====== Given information ======

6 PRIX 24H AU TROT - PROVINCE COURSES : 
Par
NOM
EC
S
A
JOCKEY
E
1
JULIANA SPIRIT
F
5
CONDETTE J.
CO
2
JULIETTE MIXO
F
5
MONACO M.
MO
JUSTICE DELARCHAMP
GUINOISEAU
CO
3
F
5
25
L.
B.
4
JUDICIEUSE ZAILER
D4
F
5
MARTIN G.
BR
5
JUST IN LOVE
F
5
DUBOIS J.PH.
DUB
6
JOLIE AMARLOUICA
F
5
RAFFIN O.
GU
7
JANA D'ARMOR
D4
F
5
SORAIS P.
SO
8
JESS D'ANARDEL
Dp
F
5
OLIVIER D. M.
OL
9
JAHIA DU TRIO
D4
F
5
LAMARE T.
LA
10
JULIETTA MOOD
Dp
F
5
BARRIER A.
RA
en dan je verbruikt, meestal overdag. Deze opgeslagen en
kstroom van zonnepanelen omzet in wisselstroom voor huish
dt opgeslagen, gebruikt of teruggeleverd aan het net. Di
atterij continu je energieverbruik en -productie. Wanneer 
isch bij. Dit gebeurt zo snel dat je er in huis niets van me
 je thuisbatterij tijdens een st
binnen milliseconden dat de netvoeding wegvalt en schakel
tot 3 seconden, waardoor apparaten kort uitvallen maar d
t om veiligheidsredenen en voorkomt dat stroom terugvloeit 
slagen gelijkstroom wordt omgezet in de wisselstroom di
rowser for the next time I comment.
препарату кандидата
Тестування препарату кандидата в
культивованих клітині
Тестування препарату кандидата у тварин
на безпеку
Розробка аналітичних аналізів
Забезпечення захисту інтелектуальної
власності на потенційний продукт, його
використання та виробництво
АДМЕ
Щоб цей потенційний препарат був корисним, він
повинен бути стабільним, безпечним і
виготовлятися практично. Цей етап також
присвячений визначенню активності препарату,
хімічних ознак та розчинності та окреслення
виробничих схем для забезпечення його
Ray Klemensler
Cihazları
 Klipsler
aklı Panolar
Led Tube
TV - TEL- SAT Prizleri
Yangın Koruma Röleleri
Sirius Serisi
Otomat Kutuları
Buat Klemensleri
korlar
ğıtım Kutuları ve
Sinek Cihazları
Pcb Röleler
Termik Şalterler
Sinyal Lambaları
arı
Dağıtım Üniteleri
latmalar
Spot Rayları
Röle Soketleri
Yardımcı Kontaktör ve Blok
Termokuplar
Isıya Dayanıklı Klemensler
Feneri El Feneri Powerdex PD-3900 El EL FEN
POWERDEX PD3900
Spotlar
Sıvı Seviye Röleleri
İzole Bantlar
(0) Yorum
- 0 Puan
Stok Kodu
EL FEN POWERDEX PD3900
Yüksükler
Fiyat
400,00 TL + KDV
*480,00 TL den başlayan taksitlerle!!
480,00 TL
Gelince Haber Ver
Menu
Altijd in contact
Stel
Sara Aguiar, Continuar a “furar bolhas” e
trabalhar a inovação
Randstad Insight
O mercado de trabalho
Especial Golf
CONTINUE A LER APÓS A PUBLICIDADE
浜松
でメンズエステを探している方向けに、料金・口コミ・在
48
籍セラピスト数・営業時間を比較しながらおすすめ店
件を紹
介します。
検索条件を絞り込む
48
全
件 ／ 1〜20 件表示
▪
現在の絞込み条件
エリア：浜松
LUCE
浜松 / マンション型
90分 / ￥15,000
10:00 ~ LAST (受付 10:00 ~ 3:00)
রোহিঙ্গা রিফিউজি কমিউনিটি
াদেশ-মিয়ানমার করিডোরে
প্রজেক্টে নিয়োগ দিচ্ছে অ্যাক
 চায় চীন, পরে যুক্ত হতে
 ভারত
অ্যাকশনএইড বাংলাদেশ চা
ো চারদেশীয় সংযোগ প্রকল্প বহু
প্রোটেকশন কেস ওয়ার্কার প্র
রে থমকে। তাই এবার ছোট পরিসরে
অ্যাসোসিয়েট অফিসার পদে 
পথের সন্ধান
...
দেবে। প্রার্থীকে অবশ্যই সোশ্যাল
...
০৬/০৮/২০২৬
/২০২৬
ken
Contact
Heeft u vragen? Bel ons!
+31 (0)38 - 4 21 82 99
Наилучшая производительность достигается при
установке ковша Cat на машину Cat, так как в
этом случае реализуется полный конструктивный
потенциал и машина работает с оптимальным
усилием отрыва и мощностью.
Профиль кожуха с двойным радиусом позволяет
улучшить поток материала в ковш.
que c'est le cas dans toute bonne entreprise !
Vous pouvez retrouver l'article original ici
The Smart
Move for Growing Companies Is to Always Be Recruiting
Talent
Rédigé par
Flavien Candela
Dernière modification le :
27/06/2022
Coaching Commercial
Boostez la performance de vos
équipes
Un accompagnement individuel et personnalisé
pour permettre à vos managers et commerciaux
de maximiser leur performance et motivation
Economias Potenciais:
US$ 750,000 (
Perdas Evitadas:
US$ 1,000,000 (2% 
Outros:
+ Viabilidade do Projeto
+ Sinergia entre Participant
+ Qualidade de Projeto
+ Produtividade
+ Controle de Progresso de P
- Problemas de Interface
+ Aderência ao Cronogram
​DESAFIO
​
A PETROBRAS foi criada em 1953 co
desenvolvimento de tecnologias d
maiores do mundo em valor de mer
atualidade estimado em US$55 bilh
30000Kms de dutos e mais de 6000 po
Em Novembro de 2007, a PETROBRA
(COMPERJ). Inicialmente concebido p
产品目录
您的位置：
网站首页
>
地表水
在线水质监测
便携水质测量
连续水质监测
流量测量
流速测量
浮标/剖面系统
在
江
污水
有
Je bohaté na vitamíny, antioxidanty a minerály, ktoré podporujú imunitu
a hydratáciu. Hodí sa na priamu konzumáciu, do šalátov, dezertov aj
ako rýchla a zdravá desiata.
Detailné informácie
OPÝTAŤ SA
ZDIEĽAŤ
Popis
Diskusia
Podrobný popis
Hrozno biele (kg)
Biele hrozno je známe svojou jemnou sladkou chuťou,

======

#### What to work on
Please give, as a bare number, how many lines in the listing above contain "Projeto".

#### Exercise answer
2